Adds a single instruction bundle to the program.
perf_takehome.py:58-59
def add(self, engine, slot):
    self.instrs.append({engine: [slot]})
Usage Example:
kb.add("load", ("const", tmp1, 42))
kb.add("alu", ("+", result, tmp1, tmp2))
Allocates contiguous scratch space for variables or vectors.
perf_takehome.py:61-68
def alloc_scratch(self, name=None, length=1):
    addr = self.scratch_ptr
    if name is not None:
        self.scratch[name] = addr
        self.scratch_debug[addr] = (name, length)
    self.scratch_ptr += length
    assert self.scratch_ptr <= SCRATCH_SIZE, "Out of scratch space"
    return addr
Parameters:
  • name - Optional variable name for debugging
  • length - Number of 32-bit words to allocate
Returns: Starting address of allocated region
Scratch space is limited to 1536 words total.
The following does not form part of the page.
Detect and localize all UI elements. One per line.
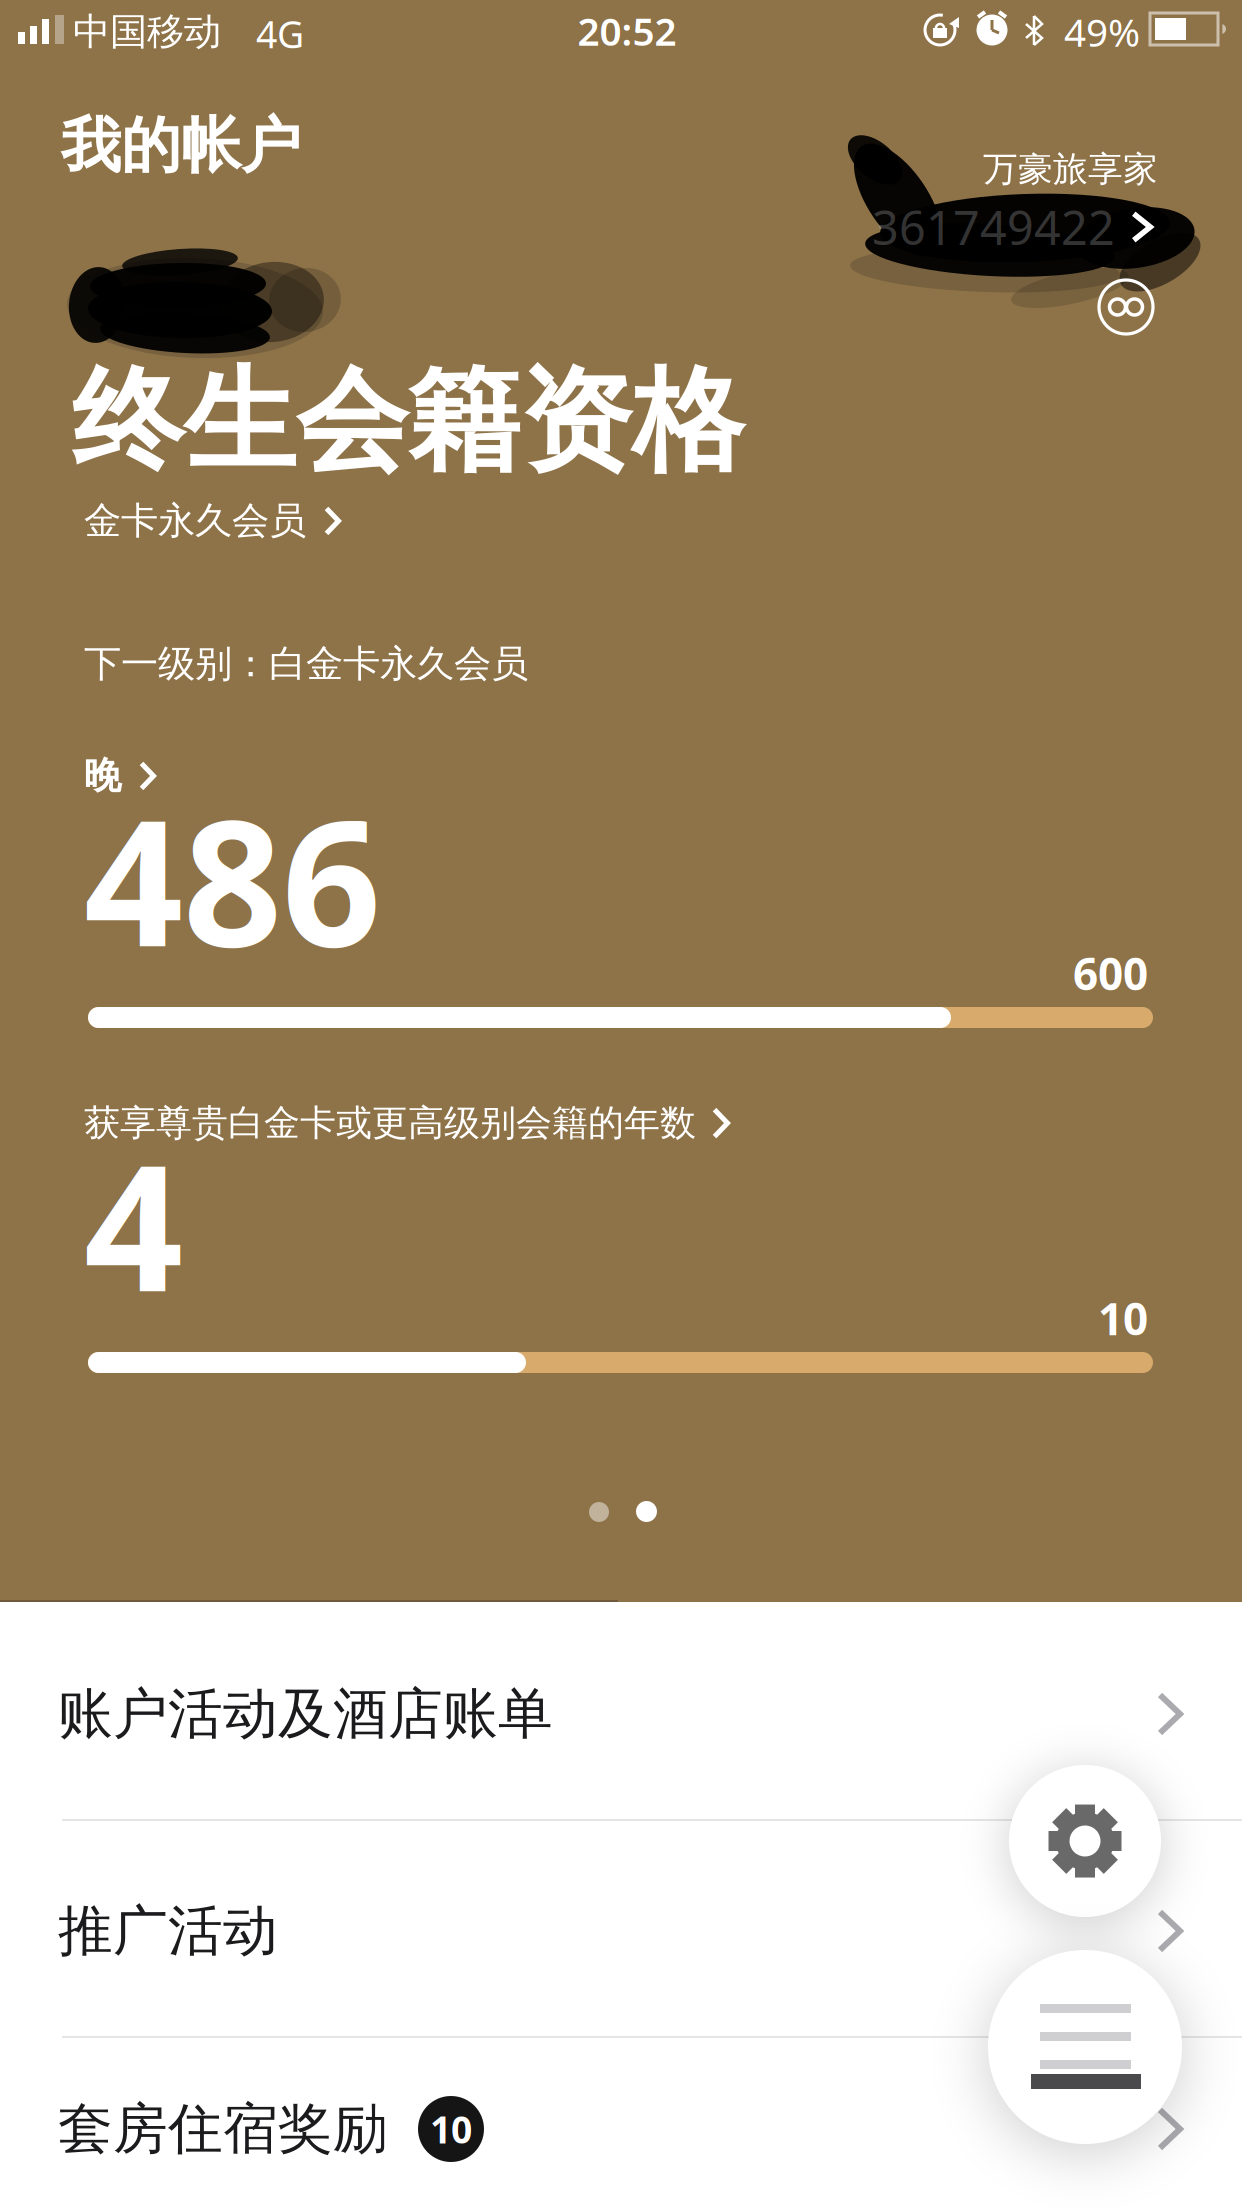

Plan your allocations carefully.
Loads a constant into scratch space, reusing existing constants.
perf_takehome.py:70-75
def scratch_const(self, val, name=None):
    if val not in self.const_map:
        addr = self.alloc_scratch(name)
        self.add("load", ("const", addr, val))
        self.const_map[val] = addr
    return self.const_map[val]
Why use this: Automatically deduplicates constants to save scratch space and load instructions.Example:
zero = self.scratch_const(0, "zero")
one = self.scratch_const(1, "one")
# Second call returns cached address
another_zero = self.scratch_const(0)  # Same address as first zero

The build_kernel() Entry Point

Your main optimization target:
perf_takehome.py:88-94
def build_kernel(
    self, forest_height: int, n_nodes: int, batch_size: int, rounds: int
):
    """
    Like reference_kernel2 but building actual instructions.
    Scalar implementation using only scalar ALU and load/store.
    """
Signature:
  • forest_height - Height of the binary tree
  • n_nodes - Total nodes in the tree (2^(height+1) - 1)
  • batch_size - Number of parallel inputs to process
  • rounds - Number of tree traversal iterations

Your Goal

Rewrite this method to generate optimized instructions that minimize cycle count while maintaining correctness.

Scratch Space Management

The baseline kernel allocates scratch variables systematically:
perf_takehome.py:95-109
# Temporary registers
tmp1 = self.alloc_scratch("tmp1")
tmp2 = self.alloc_scratch("tmp2")
tmp3 = self.alloc_scratch("tmp3")

# Input parameter storage
init_vars = [
    "rounds", "n_nodes", "batch_size", "forest_height",
    "forest_values_p", "inp_indices_p", "inp_values_p"
]
for v in init_vars:
    self.alloc_scratch(v, 1)

# Load parameters from memory header
for i, v in enumerate(init_vars):
    self.add("load", ("const", tmp1, i))
    self.add("load", ("load", self.scratch[v], tmp1))
For SIMD optimization, allocate vector-sized scratch regions (length=8) and use vload/vstore instructions.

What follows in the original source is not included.